Mobile devices continue to increase the risk of PHI, coupled with the growing security hacks and privacy breaches that plague the industry. It is important to reassess your current HIPAA compliance policies each year to ensure total compliance. These are top areas of concern that should be reviewed and considered within your operations:
- Business Associate Agreements
Although your organization may have total HIPAA compliance, your business associates must also follow the guidelines for compliance. Your administrative office should have a running list of business associate agreements and their expiration dates, which should be reviewed and updated on a regular basis. There were specific deadlines in place that have now passed for that applied to the review and renewal of business associate agreements, so if you have not done an inventory of your business associate agreements, now is the time.
- Retraining of Employees
Your employees must be trained and retrained on your policies, especially if there are extensive changes implemented within your organization. Every employee, privacy and security officer with access to PHI must be trained and retrained on a consistent basis to ensure your company remains compliant with HIPAA standards. This should be an ongoing effort that includes your entire organization to keep them abreast of the policies and procedures.
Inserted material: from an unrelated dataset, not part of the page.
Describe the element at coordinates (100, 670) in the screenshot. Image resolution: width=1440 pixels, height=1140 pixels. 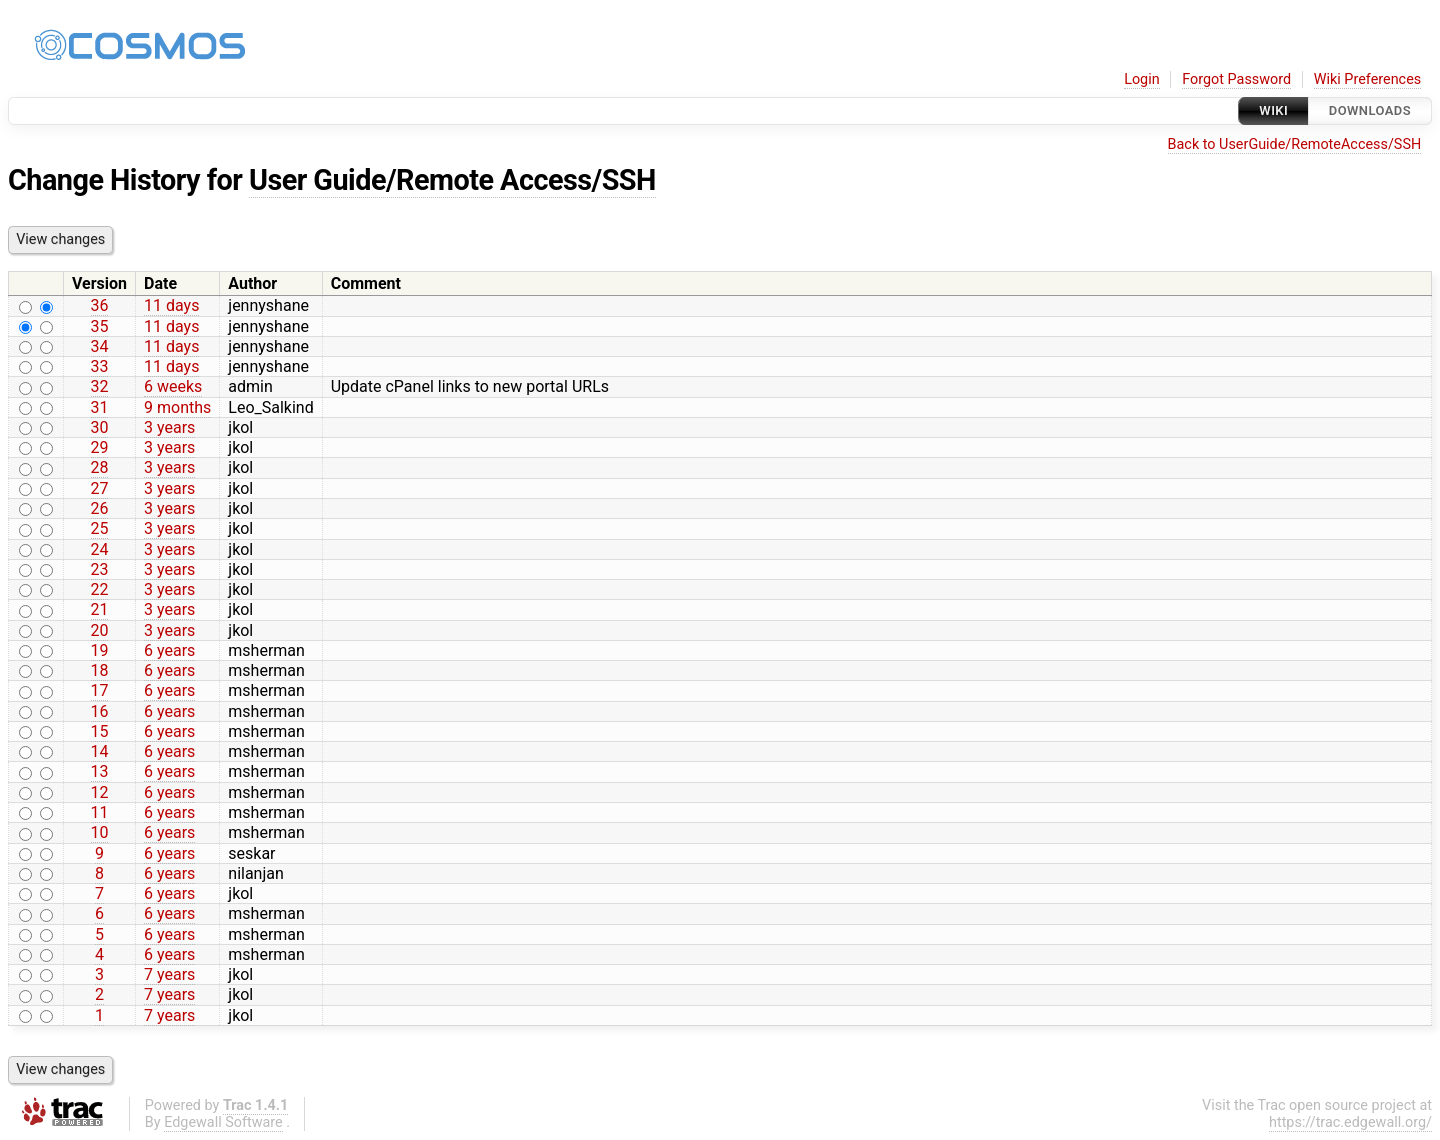 I see `18` at that location.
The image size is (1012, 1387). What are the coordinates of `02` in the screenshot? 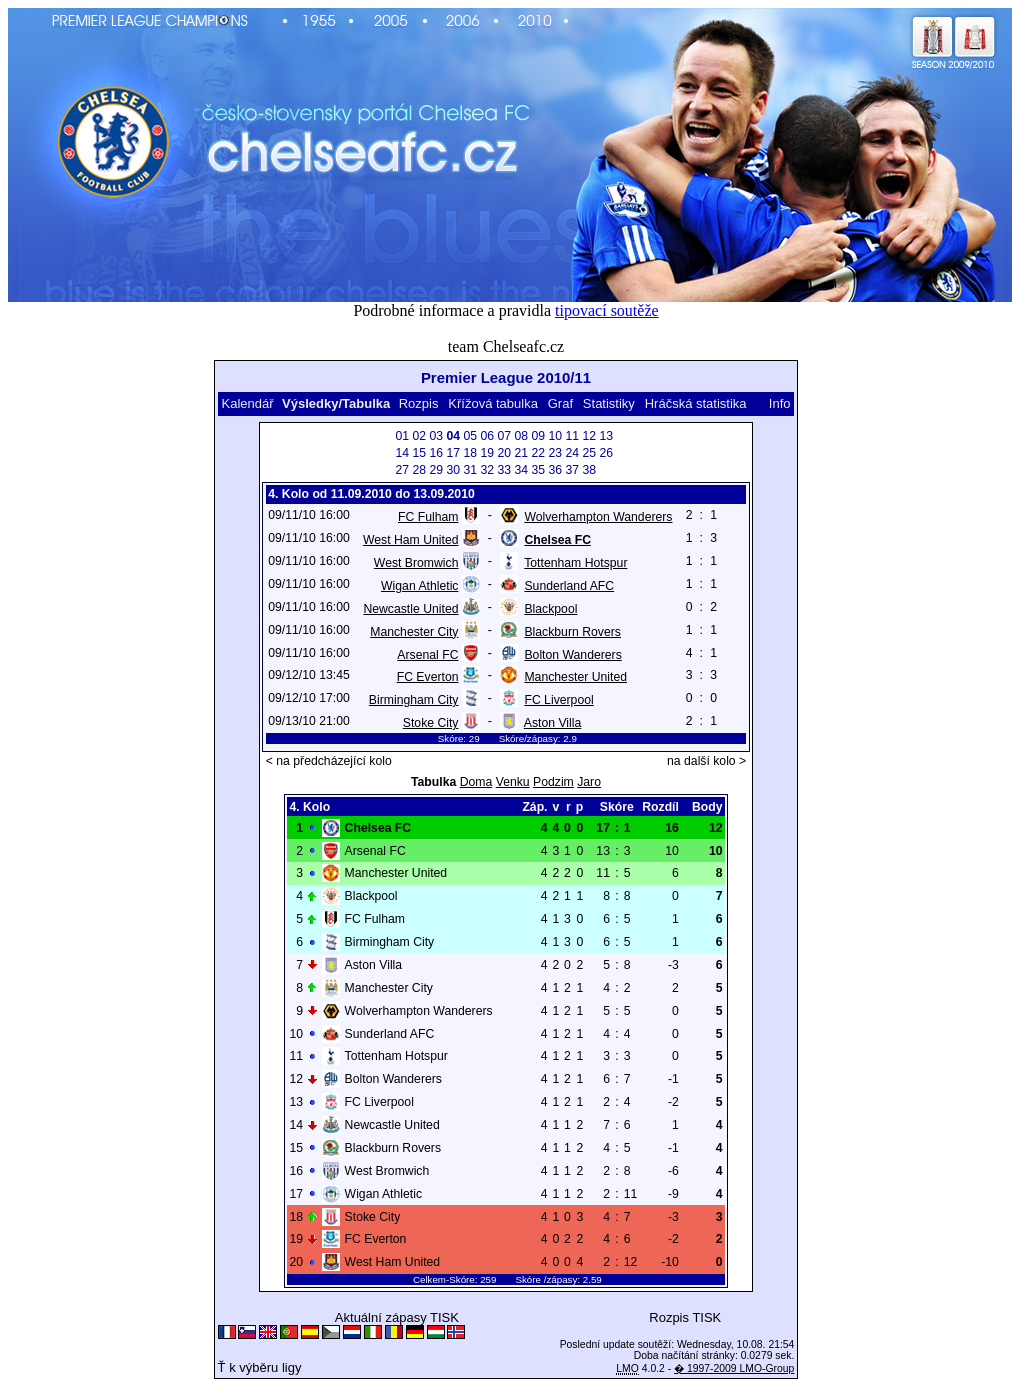 It's located at (419, 436).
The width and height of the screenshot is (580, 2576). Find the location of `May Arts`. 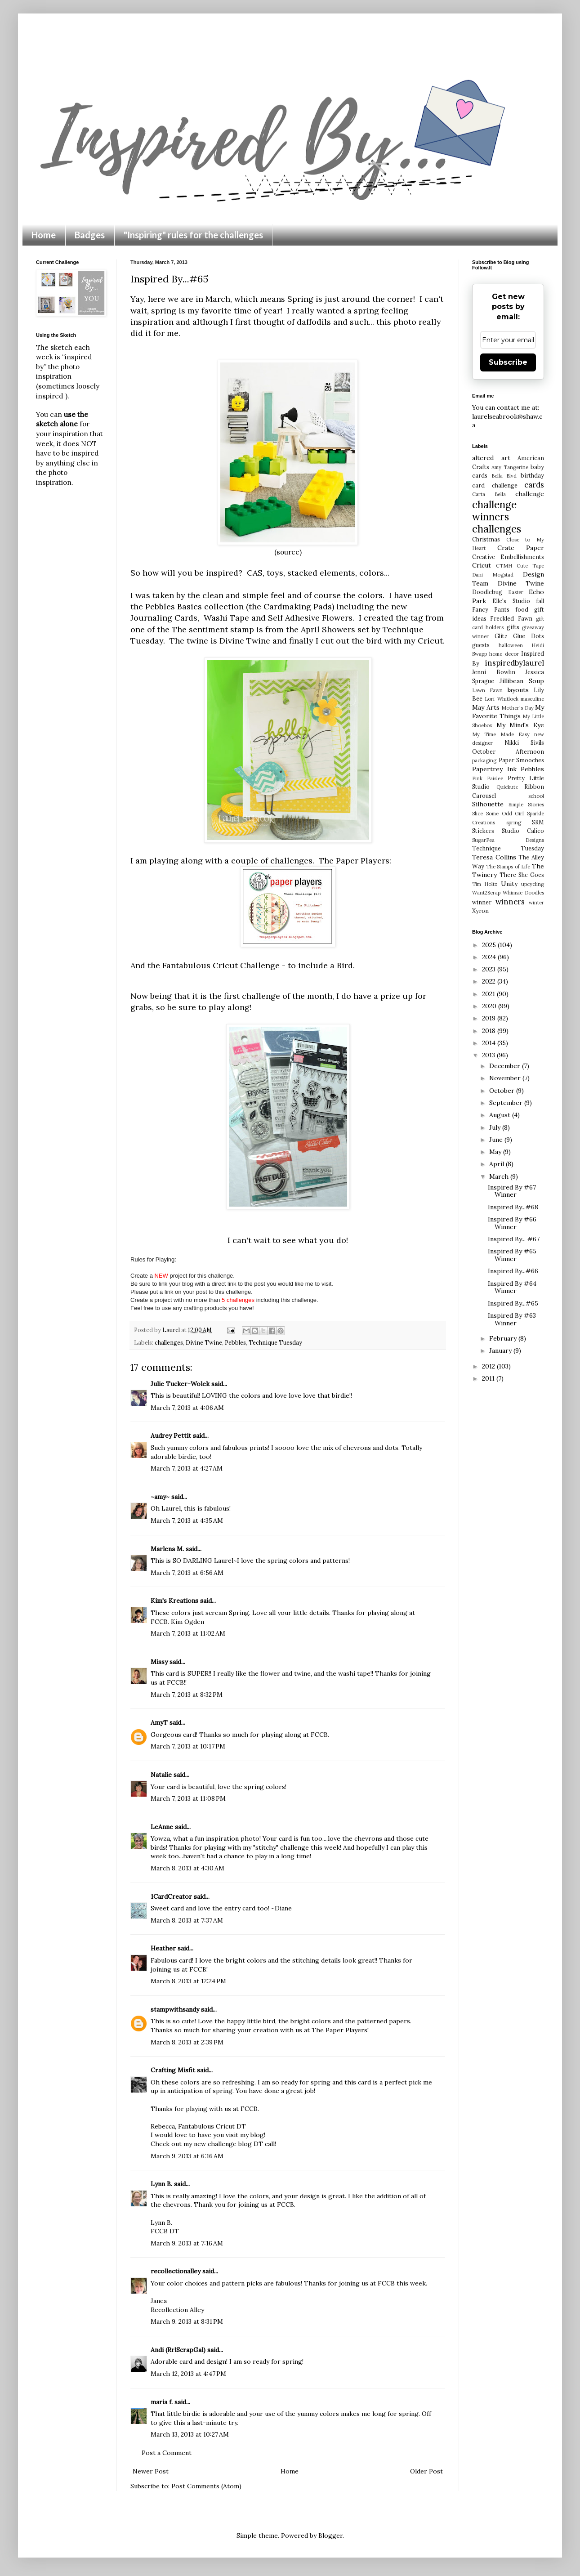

Organizational leaders must set a standard for employees on HIPAA compliance, and must demonstrate its importance from the top. This can work to counteract breaches and reinforce action plans that should be activated in the case of a security threat. New employees initially receive HIPAA training, but the entire staff as a whole must undergo HIPAA training on a yearly basis to foster a culture of compliance.
- Mobile Device Security
Every organization should have a security plan in place to counteract any security risks that may occur from the use of a mobile device. Because these devices are widely used, your organization must address issues relating to lost or stolen devices that contain confidential, proprietary or sensitive information; issues relating to former employees that had access to PHI; and devices that access the internal server that contain proprietary, confidential or sensitive information. There may be a general policy in place, but extensive policies and procedures that extend beyond the normal breach policy must be developed to include specifics on handling these devices in the event of a breach.
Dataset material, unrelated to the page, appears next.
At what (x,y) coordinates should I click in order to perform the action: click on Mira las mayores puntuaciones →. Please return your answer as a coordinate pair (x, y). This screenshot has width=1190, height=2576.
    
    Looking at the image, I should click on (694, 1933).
- Ensuring Operating Procedures are Compliant
Every organization has their own set of operating procedures. As a HIPAA compliant organization, special attention must be dedicated to formulating a risk management plan that will address any potential risks that could occur, and how the company will handle those risks in the event of a breach. Taking the time to develop a structure and implementing those outlined measures will reduce risk. This includes implementing security measures that must be evaluated and maintained. Everyone on the security team must understand how to conduct a risk analysis and why it is important. According to the Department of Health and Human Services, steps included to conduct a thorough risk analysis include:
- Identifying the scope of the analysis
- Gathering the data
- Identifying and documenting potential threats and vulnerabilities
- Assessing current security measures
- Determining the likelihood of threat occurrence
- Determining the potential impact of threat occurrence
- Determining the level of risk
- Identifying security measures, and finalizing documentation
- Understanding Breach Reporting
There should be guidelines in place to address any breaches, with specific instructions on breach reporting protocol. All HIPAA covered entities and their business associates must provide notification that extends beyond the internal operations of the organization. All covered entities and their business associates must provide notification to any affected individuals, the Secretary of Health and Human Services, and depending on the type of information involved, to the media. This should be fully covered under the company’s risk management plan, but must be reinforced from an administrative standpoint within the organization. Taking the time to construct a policies and procedures guideline for breach incidents, and conducting a risk analysis based on the company’s risk management plan should be a priority. A risk analysis should take place and be reviewed on a regular basis to remain in compliance and be prepared for any situation that may arise. Failure to operate under the HIPAA guidelines may result in severe penalties for your organization.
Using these suggestions as a guideline will help your organization keep HIPAA compliance as a priority while implementing procedures that will work cohesively across the company to maintain high levels of security. Starting the year off with a renewed vision for your operating procedures and risk management systems will benefit your employees and organization as you move forward. Implementing solutions and procedures based on your organization’s needs and their current state of compliance is key.